From the Times article:

“The thing that concerned me most about it was it seemed like a direct channel from the president of the United States into the classroom, to my child,” said Brett Curtis, an engineer from Pearland, Tex., who said he would keep his three children home.

“I don’t want our schools turned over to some socialist movement.”

Can you imagine parents actually refusing to have their kids watch a speech by the president in earlier years and earlier administrations? My parents would have been thrilled if my brothers and I had had a chance to see President Kennedy, President Johnson, or even President Nixon, whom they disliked, speak directly to us in our schools. They’d have been thrilled if we’d gotten the message that the president wanted our help.

Even as much as I despised our 43rd president, had I had school-age children and had that president prepared a video address to them, it would never have occurred to me to demand that they not be exposed to it. Quite the opposite: I would want them to see what he had to say, and I’d have taken the opportunity to discuss it with them afterward. It would be a learning experience, where the kids could think for themselves and, you know, learn.

But these are people who are afraid of learning, afraid to have their hatred, ignorance, and idiocy exposed. If anyone who falls outside their acceptable group should speak to their children, the children might, just might, actually see another way of thinking. They might actually understand that people other than their parents can have something worth listening to. They might actually see their parents for the narrow-minded bigots that they are.
 


Update, 6 p.m.: Here’s the text of the president’s speech, as officially released by the White House. Of course, there’s no telling whether he changed it up on the video.

Update, 8 Sep: Here are two appropriate political cartoons, by David Fitzsimmons and John Cole. I love what’s on the guy’s t-shirt in the Fitzsimmons cartoon. [Thanks to Lisa Simeone for the pointer to the Cole cartoon.]

3 comments:

Sue VanHattum said...

Thank you! Well said.

Thomas J. Brown said...

"...no one has tried to make things like this up about other presidents, no matter how much they disliked or disagreed with them."

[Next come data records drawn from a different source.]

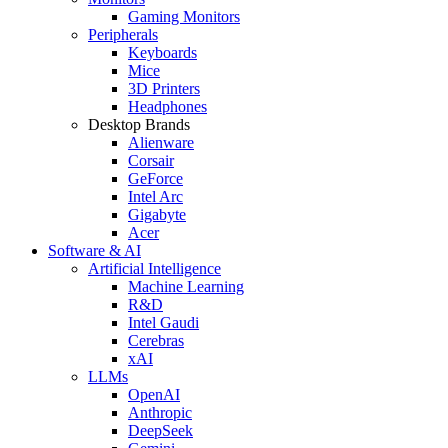
Gaming Monitors
Peripherals
Keyboards
Mice
3D Printers
Headphones
Desktop Brands
Alienware
Corsair
GeForce
Intel Arc
Gigabyte
Acer
Software & AI
Artificial Intelligence
Machine Learning
R&D
Intel Gaudi
Cerebras
xAI
LLMs
OpenAI
Anthropic
DeepSeek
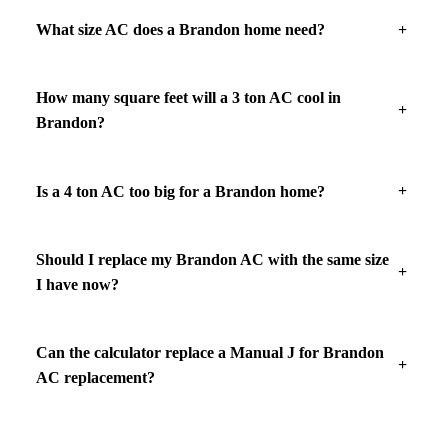
What size AC does a Brandon home need?
How many square feet will a 3 ton AC cool in
Brandon?
Is a 4 ton AC too big for a Brandon home?
Should I replace my Brandon AC with the same size
I have now?
Can the calculator replace a Manual J for Brandon
AC replacement?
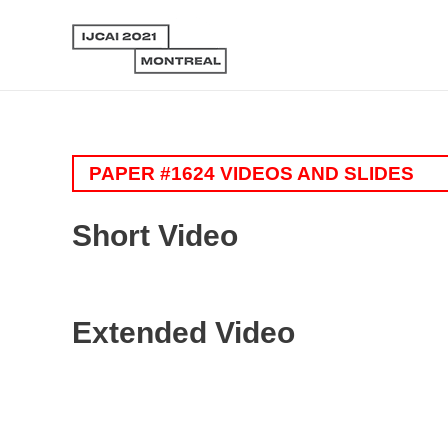
PAPER #1624 VIDEOS AND SLIDES
Short Video
Extended Video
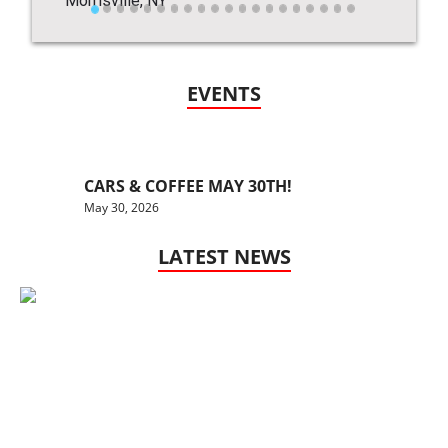
EVENTS
CARS & COFFEE MAY 30TH!
May 30, 2026
LATEST NEWS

I've noticed this as well, and it has unfortunately brought me to the same conclusion. I find it really strange and off-putting, so I guess all we can hope for is for some of the more rational Republicans to look at the lies their party is spewing and decide that perhaps they're not the "Grand Old Party" after all.

"I would want them to see what he had to say, and I’d have taken the opportunity to discuss it with them afterward."

When I read this, I pointed at the computer screen and said (out loud), "exactly!"

This speaks to our society's current trend of parents not taking responsibility for their own children. For some reason, most parents these days seem to think that teaching their kids should only be done in school by teachers.

My wife and I are trying to have our first and we both look forward to helping him or her learn as much as he or she possibly can. We actually want to know what they're learning in school and help supplement that education (not to mention fact-check what they're being taught). Perhaps it's because my wife's parents were teachers, and perhaps it's because I went to a school that puts a heavy emphasis on education (I went to Punahou, the same school from which Obama graduated), but really I think it's just common sense that, as parents, our job is to give our kids the benefit of our time in this world so they grow up to be smart, well-mannered human beings that are capable of thinking for themselves.

scouter573 said...

They did this today in our school district - our kids were not even given the option to listen. Worst of all, we were not told. We get asked all the time about "contentious" subjects like mature movies, vaccinations, and potentially offensive historical literature (Huck Finn), but they couldn't be bothered to ask the parents, they just decided for us. So we're writing letters to the principals and the Board of Education. Cowards.